이렇게 워핑부(162)와 스케일 변환부(164)에 의해 회전 각도와 안면 스케일이 조정된 안면 이미지 학습데이터(I_o)는 랜드마크부(166)에 의해 랜드마크 학습데이터(I_L)로 변환된다. 여기서, 랜드마크(landmark)는 안면 검출 영역 내에서 객체의 각 특징(feature)을 대표하는 특징점(feature point)을 나타내는 것으로서, 예를 들어, 사람의 얼굴을 대표하는 특징인 눈, 코, 입, 및 눈썹 등에 대응하는 특징점(point)일 수 있다. 랜드마크는 객체의 각 특징에 대해 적어도 하나가 설정될 수 있고, 하나의 특징에 복수개 설정될 수도 있다. 이렇게, 얼굴 검출 영역 내의 객체에 대해 설정된 특징의 개수 및 각 특징에 대한 랜드마크의 개수는 필요에 따라 지정될 수 있다.In this way, the facial image learning data (I _o ) whose rotation angle and the facial scale are adjusted by the warping unit 162 and the scale converting unit 164 is converted into the landmark learning data (I _L ) by the landmark unit 166 . do. Here, the landmark indicates a feature point representing each feature of the object within the face detection area, for example, eyes, nose, mouth, and a feature point corresponding to an eyebrow or the like. At least one landmark may be set for each feature of the object, or a plurality of landmarks may be set for one feature. In this way, the number of features set for the object in the face detection area and the number of landmarks for each feature may be designated as needed.

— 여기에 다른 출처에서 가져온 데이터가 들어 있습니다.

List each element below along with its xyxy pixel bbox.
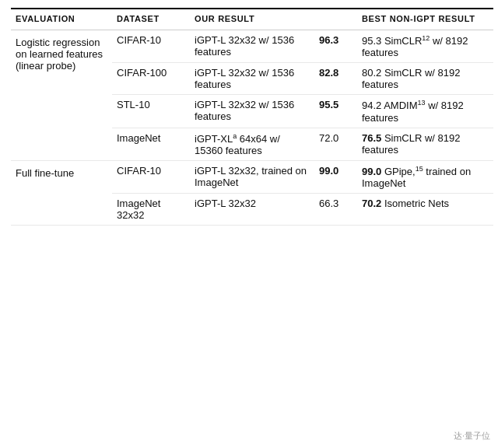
- evaluation-cell: Logistic regression on learned features …: [11, 30, 112, 161]
- col-header-our-score: [314, 9, 357, 30]
- our-score-cell: 96.3: [314, 30, 357, 63]
- col-header-best-non-igpt: BEST NON-iGPT RESULT: [357, 9, 493, 30]
- dataset-cell: CIFAR-100: [112, 63, 190, 95]
- our-score-cell: 66.3: [314, 194, 357, 226]
- best-result-cell: 76.5 SimCLR w/ 8192 features: [357, 128, 493, 160]
- our-result-cell: iGPT-XLa 64x64 w/ 15360 features: [190, 128, 314, 160]
- col-header-dataset: DATASET: [112, 9, 190, 30]
- header-row: EVALUATION DATASET OUR RESULT BEST NON-i…: [11, 9, 493, 30]
- best-result-cell: 70.2 Isometric Nets: [357, 194, 493, 226]
- comparison-table: EVALUATION DATASET OUR RESULT BEST NON-i…: [11, 8, 493, 226]
- best-result-cell: 94.2 AMDIM13 w/ 8192 features: [357, 95, 493, 128]
- best-result-cell: 99.0 GPipe,15 trained on ImageNet: [357, 160, 493, 193]
- watermark-label: 达·量子位: [454, 430, 490, 442]
- col-header-our-result: OUR RESULT: [190, 9, 314, 30]
- our-score-cell: 95.5: [314, 95, 357, 128]
- dataset-cell: ImageNet: [112, 128, 190, 160]
- dataset-cell: CIFAR-10: [112, 160, 190, 193]
- dataset-cell: CIFAR-10: [112, 30, 190, 63]
- our-score-cell: 72.0: [314, 128, 357, 160]
- our-score-cell: 99.0: [314, 160, 357, 193]
- evaluation-cell: Full fine-tune: [11, 160, 112, 225]
- table-row: Full fine-tuneCIFAR-10iGPT-L 32x32, trai…: [11, 160, 493, 193]
- dataset-cell: ImageNet 32x32: [112, 194, 190, 226]
- our-result-cell: iGPT-L 32x32 w/ 1536 features: [190, 30, 314, 63]
- best-result-cell: 95.3 SimCLR12 w/ 8192 features: [357, 30, 493, 63]
- our-result-cell: iGPT-L 32x32 w/ 1536 features: [190, 95, 314, 128]
- our-result-cell: iGPT-L 32x32 w/ 1536 features: [190, 63, 314, 95]
- dataset-cell: STL-10: [112, 95, 190, 128]
- our-result-cell: iGPT-L 32x32, trained on ImageNet: [190, 160, 314, 193]
- our-score-cell: 82.8: [314, 63, 357, 95]
- best-result-cell: 80.2 SimCLR w/ 8192 features: [357, 63, 493, 95]
- col-header-evaluation: EVALUATION: [11, 9, 112, 30]
- table-row: Logistic regression on learned features …: [11, 30, 493, 63]
- our-result-cell: iGPT-L 32x32: [190, 194, 314, 226]
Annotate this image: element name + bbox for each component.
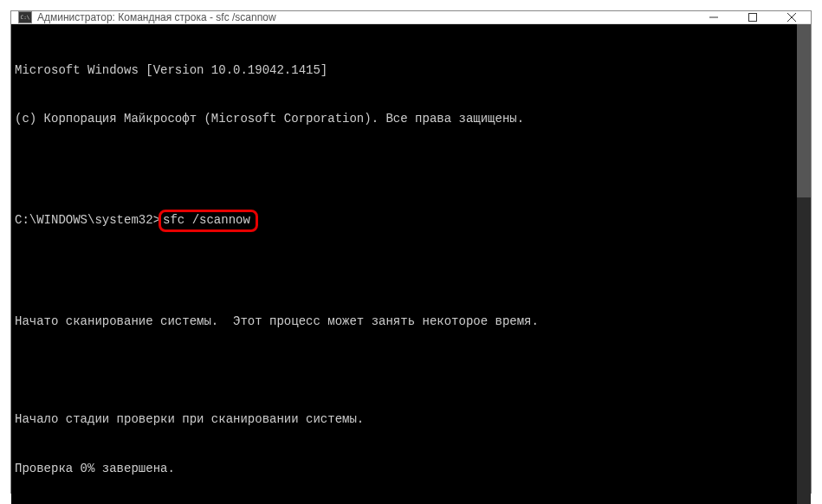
- scrollbar-thumb[interactable]: [797, 24, 811, 197]
- output-line: Проверка 0% завершена.: [15, 461, 790, 477]
- command-prompt-window: Администратор: Командная строка - sfc /s…: [10, 10, 812, 494]
- maximize-button[interactable]: [733, 11, 772, 23]
- prompt-text: C:\WINDOWS\system32>: [15, 212, 160, 229]
- command-highlight: sfc /scannow: [159, 210, 258, 232]
- svg-rect-1: [748, 14, 756, 22]
- window-controls: [694, 11, 811, 23]
- minimize-button[interactable]: [694, 11, 733, 23]
- cmd-icon: [18, 11, 32, 23]
- prompt-line: C:\WINDOWS\system32>sfc /scannow: [15, 210, 790, 232]
- blank-line: [15, 264, 790, 281]
- minimize-icon: [709, 13, 718, 22]
- blank-line: [15, 160, 790, 177]
- output-line: Начато сканирование системы. Этот процес…: [15, 313, 790, 330]
- window-title: Администратор: Командная строка - sfc /s…: [37, 11, 276, 23]
- close-icon: [787, 13, 796, 22]
- terminal-wrapper: Microsoft Windows [Version 10.0.19042.14…: [11, 24, 811, 504]
- terminal-output[interactable]: Microsoft Windows [Version 10.0.19042.14…: [11, 24, 797, 504]
- titlebar-left: Администратор: Командная строка - sfc /s…: [11, 11, 276, 23]
- output-line: Начало стадии проверки при сканировании …: [15, 411, 790, 428]
- output-line: (c) Корпорация Майкрософт (Microsoft Cor…: [15, 111, 790, 127]
- titlebar[interactable]: Администратор: Командная строка - sfc /s…: [11, 11, 811, 24]
- maximize-icon: [748, 13, 757, 22]
- command-text: sfc /scannow: [163, 213, 250, 227]
- close-button[interactable]: [772, 11, 811, 23]
- output-line: Microsoft Windows [Version 10.0.19042.14…: [15, 62, 790, 79]
- vertical-scrollbar[interactable]: [797, 24, 811, 504]
- blank-line: [15, 363, 790, 379]
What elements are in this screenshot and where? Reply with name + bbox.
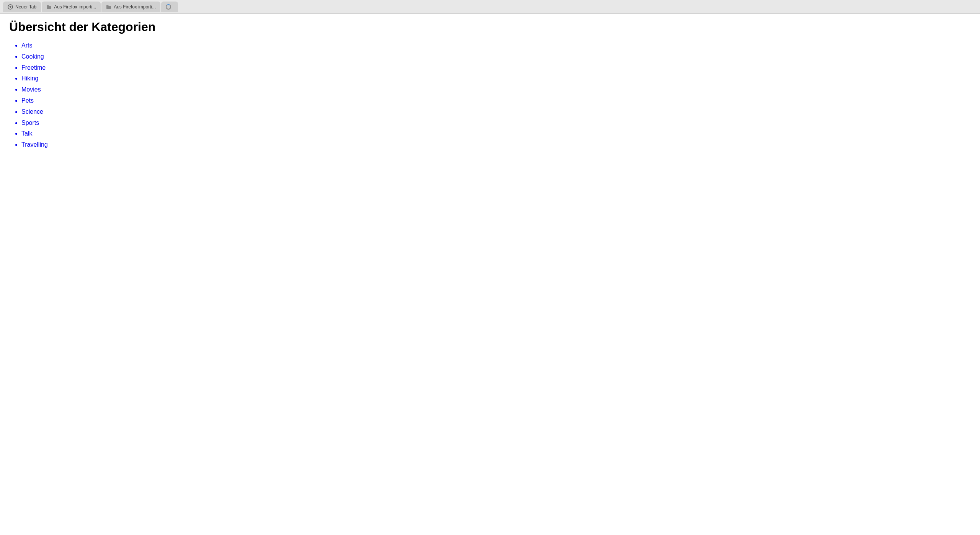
new-tab-icon	[8, 4, 13, 10]
tab-bar: Neuer Tab Aus Firefox importi... Aus Fir…	[3, 0, 178, 13]
category-list: ArtsCookingFreetimeHikingMoviesPetsScien…	[9, 40, 971, 151]
browser-chrome: Neuer Tab Aus Firefox importi... Aus Fir…	[0, 0, 980, 14]
category-link-arts[interactable]: Arts	[21, 42, 32, 49]
browser-tab-bookmark-tab-2[interactable]: Aus Firefox importi...	[101, 2, 160, 12]
browser-tab-new-tab[interactable]: Neuer Tab	[3, 2, 41, 12]
list-item[interactable]: Sports	[21, 118, 971, 129]
page-title: Übersicht der Kategorien	[9, 20, 971, 34]
list-item[interactable]: Pets	[21, 95, 971, 106]
category-link-movies[interactable]: Movies	[21, 86, 41, 93]
category-link-hiking[interactable]: Hiking	[21, 75, 38, 82]
page-content: Übersicht der Kategorien ArtsCookingFree…	[0, 14, 980, 157]
folder-icon	[106, 4, 111, 10]
loading-icon	[166, 4, 171, 10]
browser-tab-bookmark-tab-1[interactable]: Aus Firefox importi...	[42, 2, 101, 12]
list-item[interactable]: Travelling	[21, 139, 971, 151]
browser-tab-loading-tab[interactable]	[161, 2, 178, 12]
list-item[interactable]: Science	[21, 106, 971, 118]
category-link-talk[interactable]: Talk	[21, 130, 32, 137]
folder-icon	[46, 4, 52, 10]
category-link-science[interactable]: Science	[21, 108, 43, 115]
category-link-cooking[interactable]: Cooking	[21, 53, 44, 60]
category-link-freetime[interactable]: Freetime	[21, 64, 46, 71]
list-item[interactable]: Cooking	[21, 51, 971, 62]
list-item[interactable]: Freetime	[21, 62, 971, 74]
tab-label: Neuer Tab	[15, 4, 36, 10]
tab-label: Aus Firefox importi...	[54, 4, 96, 10]
tab-label: Aus Firefox importi...	[114, 4, 156, 10]
list-item[interactable]: Talk	[21, 128, 971, 139]
category-link-pets[interactable]: Pets	[21, 97, 34, 104]
list-item[interactable]: Arts	[21, 40, 971, 51]
list-item[interactable]: Movies	[21, 84, 971, 95]
category-link-sports[interactable]: Sports	[21, 119, 39, 126]
list-item[interactable]: Hiking	[21, 73, 971, 84]
category-link-travelling[interactable]: Travelling	[21, 141, 48, 148]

다음으로, 상기 GAN 학습과정은 이미지 전처리 모듈(160)에 의해 워핑되거나 스케일이 조정된 상기 안면 이미지 학습데이터(I_L, I_O)를 GAN 모듈(170)을 통해 심층 학습함으로써 안면 이미지 변환모듈(170')을 생성하는 과정이다. Next, the _GAN learning process is a facial _image conversion module ( 170') is created.

상기 GAN 모듈(170)은 생성기(Generator)(172)와 식별기(Discriminator)(174)로 이루어지는 생성적 대립 신경망(Generative Adversarial Networks)이다. The GAN module 170 is a generative adversarial network comprising a generator 172 and a discriminator 174 .

도 6은 본 발명에 따른 생성적 대립 신경망(GAN)의 학습 구조를 나타내는 도면이다. 6 is a diagram illustrating a learning structure of a generative alternative neural network (GAN) according to the present invention.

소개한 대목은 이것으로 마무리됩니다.